J'ai cherché à savoir qui étaient les pays qui avaient
contre et ceux qui s'étaient abstenus. Les pays qui se sont abstenus
sont les pays arabes ; ceux qui ont voté contre sont les pays d'Amérique
du sud, liés à l’Espagne par leur culture et des liens
très forts de sang. Aux résultats du vote, la salle se lève
pour une longue, très longue acclamation. Cette salle acclame la mort
future de centaines de milliers de personnes qui mourront de faim ou malnutrition,
de privations, de froid, de désespoir. On veut punir Franco en le laissant
seul et sans moyens gérer cet immense champ de ruines, mais qui subira
les privations? Comment, des personnes élues pour représenter
leur pays, donc des personnes qui devraient être sensées et responsables,
peuvent-elles voter sans mesurer toutes les conséquences de leur vote?
Moi qui les ai subies, avec tout le reste des espagnols, je leur exprime par
ces quelques mots tout mon profond dégoût et mon plus profond
mépris.
Car on ne va s’arrêter sur un si bon chemin…. L’Assemblée
" recommande" à tous les pays de rappeler immédiatement
leurs ambassadeurs et on les prie d’informer le Secrétaire Général
des sanctions qu’ils auront prises à l’égard de
l’Espagne.
Cette Espagne, il faut être espagnol pour la comprendre. Trois jours
avant le vote prévisible des Nations Unies, des manifestations éclatent
un peu partout en Espagne. On dit qu’à Madrid plus de 500 000
personnes se sont rassemblées sur la place d’Orient. De quoi
se mêlent-elles ces nations ? pensent les espagnols. Nous sommes assez
grands pour savoir ce que nous avons à faire. Il y a là des
militaires, des anciens phalangistes, mais aussi des ouvriers, des employés
et toutes les couches sociales. Ricos o pobres ante todos somos españoles
(Riches ou pauvres avant tout nous sommes espagnols). Mais si la langue espagnole
s’y était prêtée, la traduction en français
aurait été "on vous emmerde tous autant que vous êtes".
Franco sait tirer parti de cette situation. Au balcon, il stigmatise la vague
de terreur communiste qui déferle sur l'Europe et qui a influencé
leurs représentants ainsi que leurs votes. Il ravive l’esprit
du 2 mai 1808 et la révolte des espagnols contre les troupes de l’envahisseur
Napoléon. Et c’est une clameur immense sortie des tripes d'un
demi million de personnes en même temps et un tonnerre d’applaudissements
!
Et tout le monde est content : l’ONU qui a "sanctionné"
Franco, Franco qui a été plébiscité.

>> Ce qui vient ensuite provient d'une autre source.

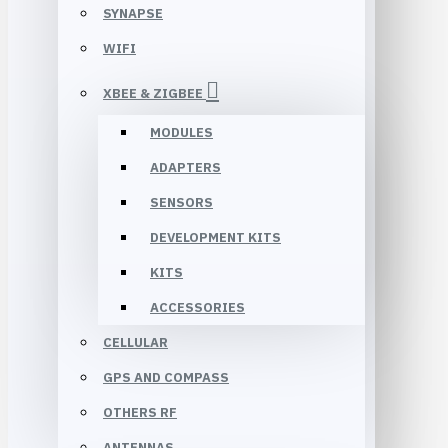
SYNAPSE
WIFI
XBEE & ZIGBEE
MODULES
ADAPTERS
SENSORS
DEVELOPMENT KITS
KITS
ACCESSORIES
CELLULAR
GPS AND COMPASS
OTHERS RF
ANTENNAS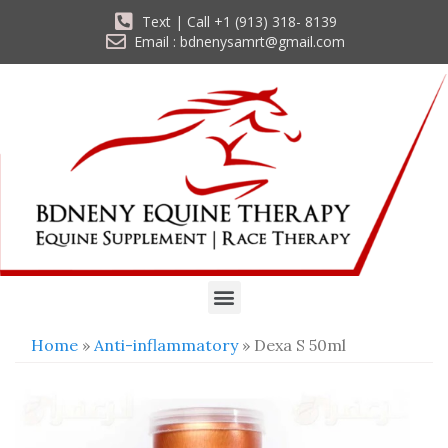
Text | Call +1 (913) 318- 8139
Email : bdnenysamrt@gmail.com
Home
»
Anti-inflammatory
» Dexa S 50ml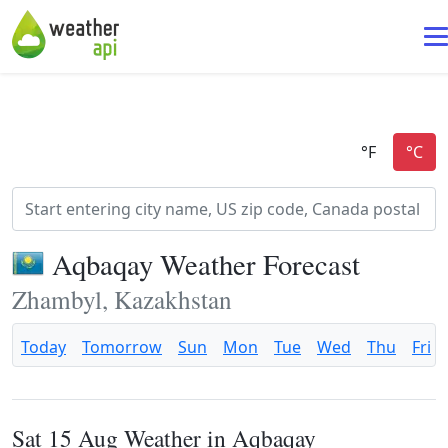
Aqbaqay Weather Forecast
Zhambyl, Kazakhstan
Today
Tomorrow
Sun
Mon
Tue
Wed
Thu
Fri
Sat 15 Aug Weather in Aqbaqay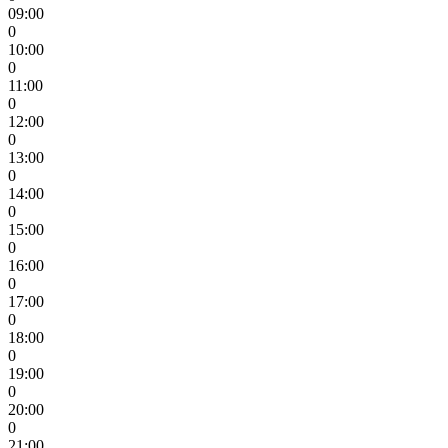
09:00
0
10:00
0
11:00
0
12:00
0
13:00
0
14:00
0
15:00
0
16:00
0
17:00
0
18:00
0
19:00
0
20:00
0
21:00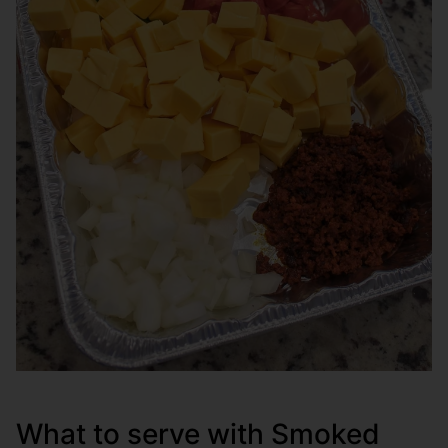
What to serve with Smoked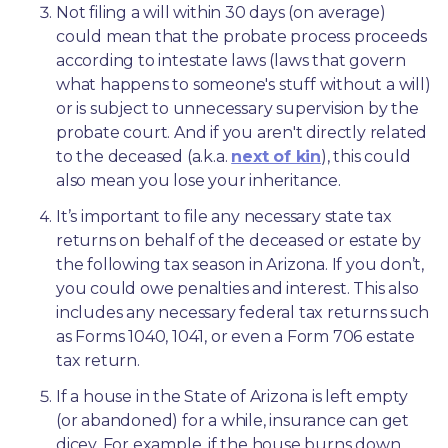
Not filing a will within 30 days (on average) 
could mean that the probate process proceeds 
according to intestate laws (laws that govern 
what happens to someone's stuff without a will) 
or is subject to unnecessary supervision by the 
probate court. And if you aren't directly related 
to the deceased (a.k.a. 
next of kin
), this could 
also mean you lose your inheritance.
It’s important to file any necessary state tax 
returns on behalf of the deceased or estate by 
the following tax season in Arizona. If you don’t, 
you could owe penalties and interest. This also 
includes any necessary federal tax returns such 
as Forms 1040, 1041, or even a Form 706 estate 
tax return.
If a house in the State of Arizona is left empty 
(or abandoned) for a while, insurance can get 
dicey. For example, if the house burns down 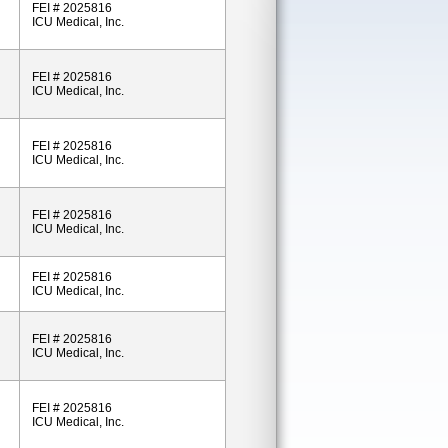
FEI # 2025816
ICU Medical, Inc.
FEI # 2025816
ICU Medical, Inc.
FEI # 2025816
ICU Medical, Inc.
FEI # 2025816
ICU Medical, Inc.
FEI # 2025816
ICU Medical, Inc.
FEI # 2025816
ICU Medical, Inc.
FEI # 2025816
ICU Medical, Inc.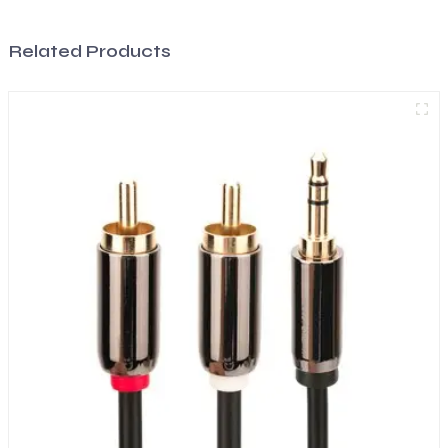
Related Products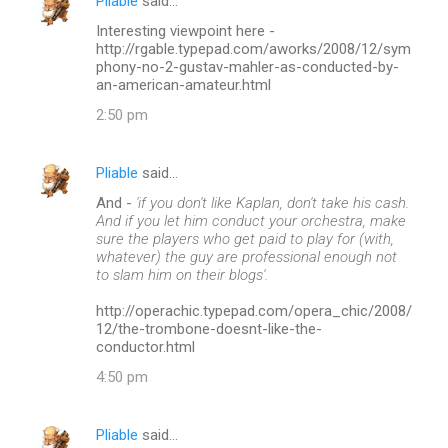
Pliable
said…
Interesting viewpoint here -
http://rgable.typepad.com/aworks/2008/12/sym
phony-no-2-gustav-mahler-as-conducted-by-
an-american-amateur.html
2:50 pm
Pliable
said…
And -
'if you don't like Kaplan, don't take his cash.
And if you let him conduct your orchestra, make
sure the players who get paid to play for (with,
whatever) the guy are professional enough not
to slam him on their blogs'.
http://operachic.typepad.com/opera_chic/2008/
12/the-trombone-doesnt-like-the-
conductor.html
4:50 pm
Pliable
said…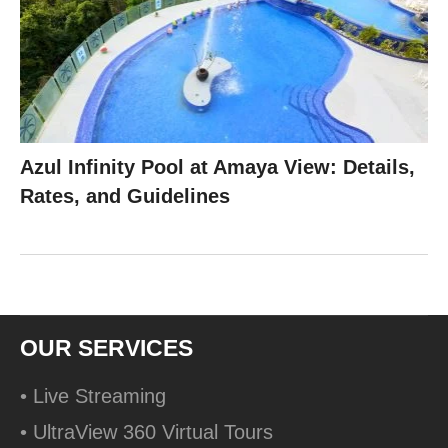
Azul Infinity Pool at Amaya View: Details,
Rates, and Guidelines
OUR SERVICES
• Live Streaming
• UltraView 360 Virtual Tours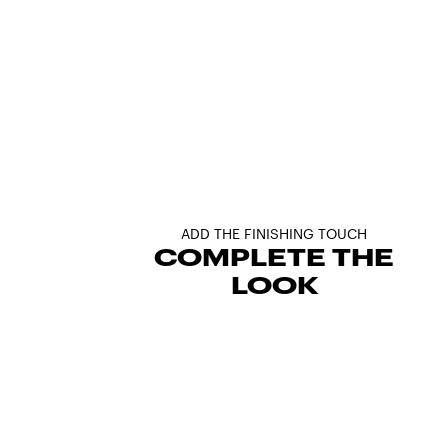
ADD THE FINISHING TOUCH
COMPLETE THE
LOOK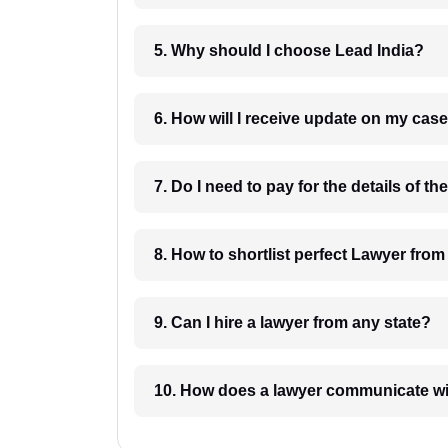
5. Why should I choose Lead India?
6. How will I receive update on
8. How to shortlist perfec
9. Can I hire a lawyer from any state?
10. How does a lawyer communicat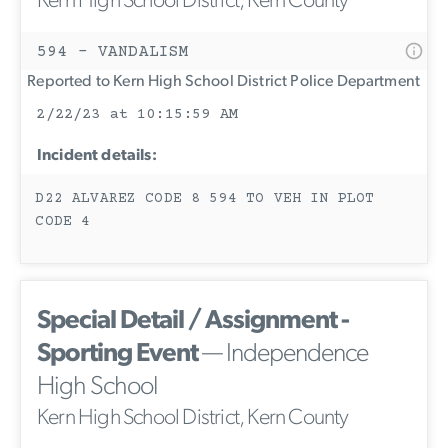
Kern High School District, Kern County
594 - VANDALISM
Reported to Kern High School District Police Department
2/22/23 at 10:15:59 AM
Incident details:
D22 ALVAREZ CODE 8 594 TO VEH IN PLOT
CODE 4
Special Detail / Assignment -
Sporting Event
— Independence
High School
Kern High School District, Kern County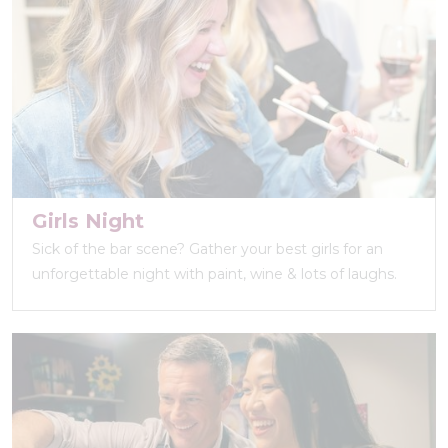
Girls Night
Sick of the bar scene? Gather your best girls for an
unforgettable night with paint, wine & lots of laughs.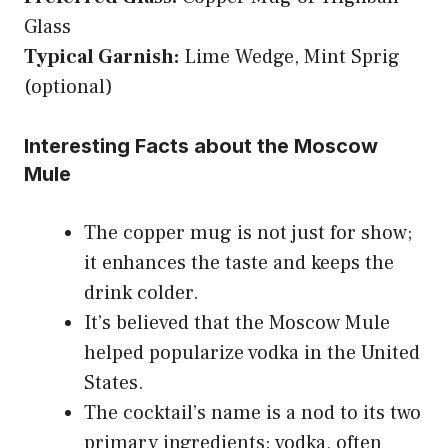
Glass
Typical Garnish:
Lime Wedge, Mint Sprig
(optional)
Interesting Facts about the Moscow
Mule
The copper mug is not just for show;
it enhances the taste and keeps the
drink colder.
It’s believed that the Moscow Mule
helped popularize vodka in the United
States.
The cocktail’s name is a nod to its two
primary ingredients: vodka, often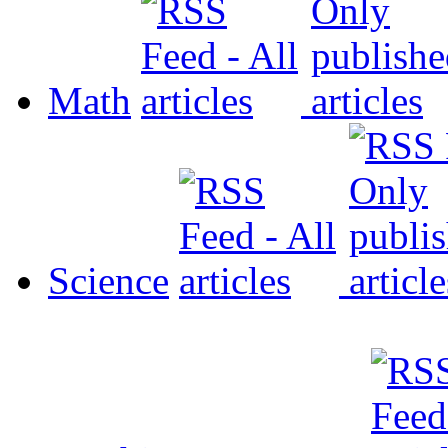
Math
Science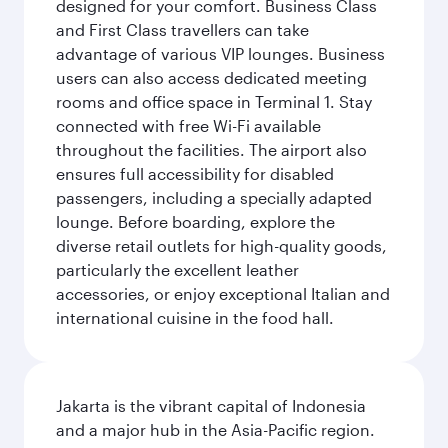
designed for your comfort. Business Class
and First Class travellers can take
advantage of various VIP lounges. Business
users can also access dedicated meeting
rooms and office space in Terminal 1. Stay
connected with free Wi-Fi available
throughout the facilities. The airport also
ensures full accessibility for disabled
passengers, including a specially adapted
lounge. Before boarding, explore the
diverse retail outlets for high-quality goods,
particularly the excellent leather
accessories, or enjoy exceptional Italian and
international cuisine in the food hall.
Jakarta is the vibrant capital of Indonesia
and a major hub in the Asia-Pacific region.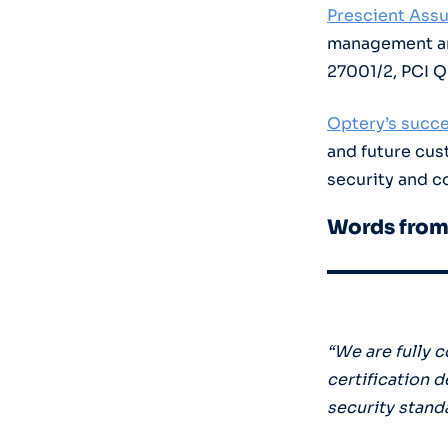
Prescient Ass
management and
27001/2, PCI 
Optery’s succe
and future cu
security and c
Words from
“We are fully 
certification 
security stand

Et les Espagnols
là-dedans ? Qui pense aux Espagnols ?
Le 15 décembre 1955, l’Assemblée Générale,
à la demande du Canada, (que je remercie du plus profond de mon coeur)
décidera de réintégrer l’Espagne à l’ONU.
Quelques jours auparavant, il y avait eu 2 voix contre et 7 abstentions, cette
fois-ci il n’y a plus de voix contre et il n’y a plus que deux
abstentions
Il aura fallu que les Américains dans les années 50 se rendent
compte que l’Espagne était bien située d’un point
de vue stratégique pour y établir des bases militaires. Dés
1953 ils avaient établi des bases aériennes à ZARAGOZA,
MORON de la FRONTERA et TORREJON et une navale à ROTA. L’Espagne
allait enfin pouvoir sortir de son isolement…..
Trop tard pour tous ceux qui étaient morts ! Trop tard aussi pour ceux qui, comme moi, avaient raté leur départ dans la vie.
Des historiens calculent les espagnols
morts de faim ou de malnutrition, de manque de soins ou de médicaments,
de tristesse ou désespoir, de faute de moyens entre 300 et six cent
mille morts. Plus de deux millions devront s'exiler pour pouvoir vivre décemment.